# Another way to make a tap



## macmikeman (Jan 23, 2007)

We should ask Brian John to run a test and see how many amps can be run thru a sheetrock screw before it melts. Bet it exceeds a hundred.


----------



## Meadow (Jan 14, 2011)

Service Call said:


> It's even wrapped the wrong way around the screw.




http://www.electriciantalk.com/f13/violation-super-station-69367/index8/#post2453898 :whistling2:


----------



## Service Call (Jul 9, 2011)

That's funny, I was sent this pic by a friend who said an inspector in California sent it to him.


----------



## Southeast Power (Jan 18, 2009)

I see this all of the time in older installations when the POCO needs power for something.


----------



## Service Call (Jul 9, 2011)

Plus I guess I didn't see the other thread...duh.


----------



## RePhase277 (Feb 5, 2008)

This pic has been floating around the internet since 1523.


----------



## pete87 (Oct 22, 2012)

macmikeman said:


> We should ask Brian John to run a test and see how many amps can be run thru a sheetrock screw before it melts. Bet it exceeds a hundred.





Damm ... Bare 12awg Solid ... makes a 100A Fuse in a pinch ....


as to the OP ... Dude didn.t have an Allen Key ...






Pete


----------



## wcord (Jan 23, 2011)

Thought you were being serious


----------



## Meadow (Jan 14, 2011)

Service Call said:


> That's funny, I was sent this pic by a friend who said an inspector in California sent it to him.





It actually originated from ET, but it went varial :laughing:


----------



## Meadow (Jan 14, 2011)

InPhase277 said:


> This pic has been floating around the internet since 1523.



It came from here, right?


----------



## Southeast Power (Jan 18, 2009)

Work here completely vanished when the Vietnam war was ending. My dad decided to work non-Union. 
The shop he worked for landed a school remodel job.
One of the crews working on that job found a pull box with some unusual conductors in it.
The guys on that crew decided that they would run a screw through the insulation of a couple of the conductors and check the screw heads with a meter.

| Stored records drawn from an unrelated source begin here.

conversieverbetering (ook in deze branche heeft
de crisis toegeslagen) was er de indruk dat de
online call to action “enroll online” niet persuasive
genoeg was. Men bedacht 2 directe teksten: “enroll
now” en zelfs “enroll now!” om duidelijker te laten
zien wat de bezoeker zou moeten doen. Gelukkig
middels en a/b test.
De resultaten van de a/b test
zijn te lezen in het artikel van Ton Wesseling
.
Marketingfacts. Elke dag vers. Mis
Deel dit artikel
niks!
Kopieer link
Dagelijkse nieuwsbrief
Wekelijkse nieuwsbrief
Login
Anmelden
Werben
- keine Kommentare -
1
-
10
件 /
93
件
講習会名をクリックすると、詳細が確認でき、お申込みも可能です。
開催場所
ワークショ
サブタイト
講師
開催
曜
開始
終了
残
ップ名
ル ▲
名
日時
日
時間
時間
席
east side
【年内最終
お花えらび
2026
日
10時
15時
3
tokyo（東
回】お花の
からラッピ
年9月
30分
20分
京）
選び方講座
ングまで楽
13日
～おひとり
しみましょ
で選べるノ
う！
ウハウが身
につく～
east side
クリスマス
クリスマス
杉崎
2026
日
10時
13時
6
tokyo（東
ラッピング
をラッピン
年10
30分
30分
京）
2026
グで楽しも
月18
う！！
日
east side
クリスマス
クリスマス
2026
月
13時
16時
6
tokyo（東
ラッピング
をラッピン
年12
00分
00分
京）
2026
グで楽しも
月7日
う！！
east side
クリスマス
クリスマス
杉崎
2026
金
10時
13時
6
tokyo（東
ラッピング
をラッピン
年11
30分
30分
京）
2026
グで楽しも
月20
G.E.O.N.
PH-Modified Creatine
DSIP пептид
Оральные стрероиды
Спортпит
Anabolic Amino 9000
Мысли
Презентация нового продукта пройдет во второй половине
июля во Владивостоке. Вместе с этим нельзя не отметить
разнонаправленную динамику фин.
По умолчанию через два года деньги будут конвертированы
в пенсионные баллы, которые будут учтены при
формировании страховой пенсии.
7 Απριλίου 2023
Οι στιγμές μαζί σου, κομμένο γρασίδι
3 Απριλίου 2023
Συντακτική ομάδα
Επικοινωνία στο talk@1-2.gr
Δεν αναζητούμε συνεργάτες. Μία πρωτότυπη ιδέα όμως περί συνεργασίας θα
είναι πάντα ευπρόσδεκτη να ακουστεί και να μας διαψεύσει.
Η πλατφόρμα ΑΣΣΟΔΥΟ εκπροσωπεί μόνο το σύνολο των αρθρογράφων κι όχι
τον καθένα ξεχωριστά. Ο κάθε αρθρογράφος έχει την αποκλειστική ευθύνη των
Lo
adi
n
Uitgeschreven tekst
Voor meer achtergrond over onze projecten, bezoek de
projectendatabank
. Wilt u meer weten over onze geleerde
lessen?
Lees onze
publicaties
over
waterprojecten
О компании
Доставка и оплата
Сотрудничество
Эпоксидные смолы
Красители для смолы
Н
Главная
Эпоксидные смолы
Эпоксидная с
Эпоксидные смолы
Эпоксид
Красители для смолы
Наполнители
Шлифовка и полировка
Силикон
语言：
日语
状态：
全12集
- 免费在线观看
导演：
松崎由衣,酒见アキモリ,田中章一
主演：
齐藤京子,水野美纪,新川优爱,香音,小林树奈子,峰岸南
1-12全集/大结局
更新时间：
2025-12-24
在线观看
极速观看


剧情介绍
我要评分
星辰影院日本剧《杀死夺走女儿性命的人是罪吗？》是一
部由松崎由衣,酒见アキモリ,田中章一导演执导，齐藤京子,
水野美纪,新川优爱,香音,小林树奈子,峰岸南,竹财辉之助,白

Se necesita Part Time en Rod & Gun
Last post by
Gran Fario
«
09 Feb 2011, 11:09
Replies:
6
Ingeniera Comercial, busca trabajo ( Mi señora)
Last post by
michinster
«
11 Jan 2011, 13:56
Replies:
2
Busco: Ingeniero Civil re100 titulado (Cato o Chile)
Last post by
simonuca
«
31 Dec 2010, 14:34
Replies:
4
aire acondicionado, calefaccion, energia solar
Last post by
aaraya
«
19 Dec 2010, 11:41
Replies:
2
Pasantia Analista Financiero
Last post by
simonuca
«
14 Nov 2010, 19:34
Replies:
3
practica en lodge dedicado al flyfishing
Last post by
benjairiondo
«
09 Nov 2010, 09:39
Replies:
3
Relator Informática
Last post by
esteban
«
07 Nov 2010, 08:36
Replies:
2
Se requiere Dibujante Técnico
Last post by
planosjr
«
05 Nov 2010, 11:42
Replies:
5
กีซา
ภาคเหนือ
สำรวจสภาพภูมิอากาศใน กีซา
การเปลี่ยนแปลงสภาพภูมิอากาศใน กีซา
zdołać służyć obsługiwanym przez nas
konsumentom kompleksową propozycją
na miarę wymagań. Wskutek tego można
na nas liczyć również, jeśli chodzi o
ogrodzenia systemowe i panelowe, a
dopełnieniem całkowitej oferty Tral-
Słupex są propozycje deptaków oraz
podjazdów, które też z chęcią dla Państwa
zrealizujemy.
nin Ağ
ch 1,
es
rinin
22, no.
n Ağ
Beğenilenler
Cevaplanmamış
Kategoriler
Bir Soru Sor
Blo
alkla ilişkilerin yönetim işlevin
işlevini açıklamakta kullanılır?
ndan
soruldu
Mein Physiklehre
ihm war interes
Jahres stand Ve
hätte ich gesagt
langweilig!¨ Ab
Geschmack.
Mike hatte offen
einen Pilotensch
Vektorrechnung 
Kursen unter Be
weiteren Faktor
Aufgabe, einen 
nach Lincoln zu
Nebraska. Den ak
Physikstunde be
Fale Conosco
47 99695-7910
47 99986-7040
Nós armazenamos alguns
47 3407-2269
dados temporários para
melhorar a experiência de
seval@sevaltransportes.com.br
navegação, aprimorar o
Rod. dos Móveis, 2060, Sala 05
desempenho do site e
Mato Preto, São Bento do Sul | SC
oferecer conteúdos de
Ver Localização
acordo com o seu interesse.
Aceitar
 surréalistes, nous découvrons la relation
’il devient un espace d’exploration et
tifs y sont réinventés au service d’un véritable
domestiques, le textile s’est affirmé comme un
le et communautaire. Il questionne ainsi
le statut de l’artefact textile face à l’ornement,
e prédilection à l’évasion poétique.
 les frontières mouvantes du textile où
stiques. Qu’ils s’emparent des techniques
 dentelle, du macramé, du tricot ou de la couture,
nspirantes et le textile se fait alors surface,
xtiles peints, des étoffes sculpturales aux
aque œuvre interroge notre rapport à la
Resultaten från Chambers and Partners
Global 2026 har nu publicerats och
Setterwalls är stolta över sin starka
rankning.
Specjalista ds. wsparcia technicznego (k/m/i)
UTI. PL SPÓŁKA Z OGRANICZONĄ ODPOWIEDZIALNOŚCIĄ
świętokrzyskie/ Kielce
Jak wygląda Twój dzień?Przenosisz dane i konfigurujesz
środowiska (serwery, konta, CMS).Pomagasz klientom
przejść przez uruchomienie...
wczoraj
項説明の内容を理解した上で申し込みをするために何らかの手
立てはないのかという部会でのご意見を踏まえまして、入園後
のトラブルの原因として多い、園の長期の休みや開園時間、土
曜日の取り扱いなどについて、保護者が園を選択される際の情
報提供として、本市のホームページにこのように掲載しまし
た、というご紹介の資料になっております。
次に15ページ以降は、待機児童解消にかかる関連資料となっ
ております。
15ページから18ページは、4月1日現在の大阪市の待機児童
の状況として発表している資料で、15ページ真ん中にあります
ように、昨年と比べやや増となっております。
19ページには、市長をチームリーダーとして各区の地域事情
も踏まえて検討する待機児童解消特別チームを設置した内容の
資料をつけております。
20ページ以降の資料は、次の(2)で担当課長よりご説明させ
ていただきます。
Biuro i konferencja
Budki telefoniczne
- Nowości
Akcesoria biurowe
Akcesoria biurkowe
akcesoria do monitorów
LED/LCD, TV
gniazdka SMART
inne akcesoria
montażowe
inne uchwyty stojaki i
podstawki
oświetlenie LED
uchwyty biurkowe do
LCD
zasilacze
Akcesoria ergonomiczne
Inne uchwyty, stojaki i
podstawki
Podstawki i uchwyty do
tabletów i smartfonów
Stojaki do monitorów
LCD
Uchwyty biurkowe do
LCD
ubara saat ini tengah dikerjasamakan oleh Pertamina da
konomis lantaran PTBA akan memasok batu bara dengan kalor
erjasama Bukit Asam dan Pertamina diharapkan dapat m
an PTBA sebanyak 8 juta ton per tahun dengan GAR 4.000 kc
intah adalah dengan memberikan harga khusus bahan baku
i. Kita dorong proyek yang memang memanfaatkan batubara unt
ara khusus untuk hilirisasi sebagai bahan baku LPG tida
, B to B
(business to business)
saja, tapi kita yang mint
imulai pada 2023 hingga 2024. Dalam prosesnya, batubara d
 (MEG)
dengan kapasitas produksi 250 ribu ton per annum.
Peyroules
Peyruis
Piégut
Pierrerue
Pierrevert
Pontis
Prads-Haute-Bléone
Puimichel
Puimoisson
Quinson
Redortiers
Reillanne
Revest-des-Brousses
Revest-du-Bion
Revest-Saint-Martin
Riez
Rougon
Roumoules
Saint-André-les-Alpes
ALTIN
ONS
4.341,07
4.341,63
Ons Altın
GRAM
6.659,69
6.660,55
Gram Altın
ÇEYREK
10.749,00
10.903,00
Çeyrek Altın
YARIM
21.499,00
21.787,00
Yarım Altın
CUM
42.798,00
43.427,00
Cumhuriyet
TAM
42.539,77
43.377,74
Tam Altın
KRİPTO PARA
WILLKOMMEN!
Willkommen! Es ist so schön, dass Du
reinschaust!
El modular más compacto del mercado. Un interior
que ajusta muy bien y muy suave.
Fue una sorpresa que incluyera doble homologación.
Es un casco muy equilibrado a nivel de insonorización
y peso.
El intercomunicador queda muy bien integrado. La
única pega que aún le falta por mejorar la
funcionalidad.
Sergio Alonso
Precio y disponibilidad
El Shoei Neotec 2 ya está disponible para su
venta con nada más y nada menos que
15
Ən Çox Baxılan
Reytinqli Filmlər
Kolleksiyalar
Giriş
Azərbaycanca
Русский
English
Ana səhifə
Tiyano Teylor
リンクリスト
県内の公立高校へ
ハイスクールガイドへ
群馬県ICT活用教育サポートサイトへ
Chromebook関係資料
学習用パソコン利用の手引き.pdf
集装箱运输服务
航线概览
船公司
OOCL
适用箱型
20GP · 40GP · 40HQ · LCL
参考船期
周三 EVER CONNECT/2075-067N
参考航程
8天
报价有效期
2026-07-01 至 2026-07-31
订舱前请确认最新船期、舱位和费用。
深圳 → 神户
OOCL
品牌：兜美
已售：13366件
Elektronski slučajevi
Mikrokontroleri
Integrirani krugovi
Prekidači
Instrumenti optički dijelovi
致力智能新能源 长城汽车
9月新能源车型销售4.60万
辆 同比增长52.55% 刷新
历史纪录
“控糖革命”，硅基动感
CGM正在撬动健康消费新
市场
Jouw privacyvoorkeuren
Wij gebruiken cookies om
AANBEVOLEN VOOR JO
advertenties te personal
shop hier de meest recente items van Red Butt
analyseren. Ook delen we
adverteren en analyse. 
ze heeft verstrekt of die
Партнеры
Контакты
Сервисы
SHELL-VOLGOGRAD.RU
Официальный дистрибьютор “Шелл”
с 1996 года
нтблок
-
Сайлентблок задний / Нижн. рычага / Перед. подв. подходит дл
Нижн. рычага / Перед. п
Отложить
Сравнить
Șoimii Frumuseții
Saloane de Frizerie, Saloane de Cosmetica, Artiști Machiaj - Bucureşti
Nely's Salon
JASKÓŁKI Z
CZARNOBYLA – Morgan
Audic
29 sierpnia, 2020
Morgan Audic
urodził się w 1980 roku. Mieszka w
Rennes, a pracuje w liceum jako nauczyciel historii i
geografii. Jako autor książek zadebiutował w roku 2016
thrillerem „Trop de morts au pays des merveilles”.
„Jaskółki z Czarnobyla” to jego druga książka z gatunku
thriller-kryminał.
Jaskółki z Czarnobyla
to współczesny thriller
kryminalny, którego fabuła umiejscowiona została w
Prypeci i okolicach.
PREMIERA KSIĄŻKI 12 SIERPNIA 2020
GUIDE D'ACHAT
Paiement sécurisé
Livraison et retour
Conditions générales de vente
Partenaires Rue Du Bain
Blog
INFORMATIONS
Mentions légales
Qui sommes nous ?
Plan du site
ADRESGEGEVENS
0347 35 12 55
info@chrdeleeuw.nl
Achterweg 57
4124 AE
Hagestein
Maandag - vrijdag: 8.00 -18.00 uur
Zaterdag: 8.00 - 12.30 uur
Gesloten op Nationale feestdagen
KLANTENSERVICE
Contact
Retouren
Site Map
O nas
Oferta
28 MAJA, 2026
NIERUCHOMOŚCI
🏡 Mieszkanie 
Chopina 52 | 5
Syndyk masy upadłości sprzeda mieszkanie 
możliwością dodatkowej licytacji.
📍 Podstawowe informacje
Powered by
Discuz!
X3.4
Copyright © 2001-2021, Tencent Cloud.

The funny looking insulation was lead. 

No one died that day but, they did have to bring in a cable splicer to repair the monkey trouble they got themselves into. :laughing:


----------



## Almost always lurkin (Jul 30, 2014)

How did that even work? If lead were an insulator then car batteries wouldn't work.


----------



## Southeast Power (Jan 18, 2009)

Lead jacket over medium voltage cable.


----------



## Service Call (Jul 9, 2011)

I can't even imagine pulling them


----------



## wcord (Jan 23, 2011)

Service Call said:


> I can't even imagine pulling them


----------



## B-Nabs (Jun 4, 2014)

jrannis said:


> Lead jacket over medium voltage cable.


That must have been a pretty big surprise to whoever was driving the screw


----------



## Majewski (Jan 8, 2016)

Just saw this lol.


----------



## Jhellwig (Jun 18, 2014)

Service Call said:


> I can't even imagine pulling them


Lead is slick. It would be a piece of cake to pull.


----------



## MechanicalDVR (Dec 29, 2007)

Majewski said:


> Just saw this lol.


Haven't seen a VSC (very special connection) in a while. LOL


----------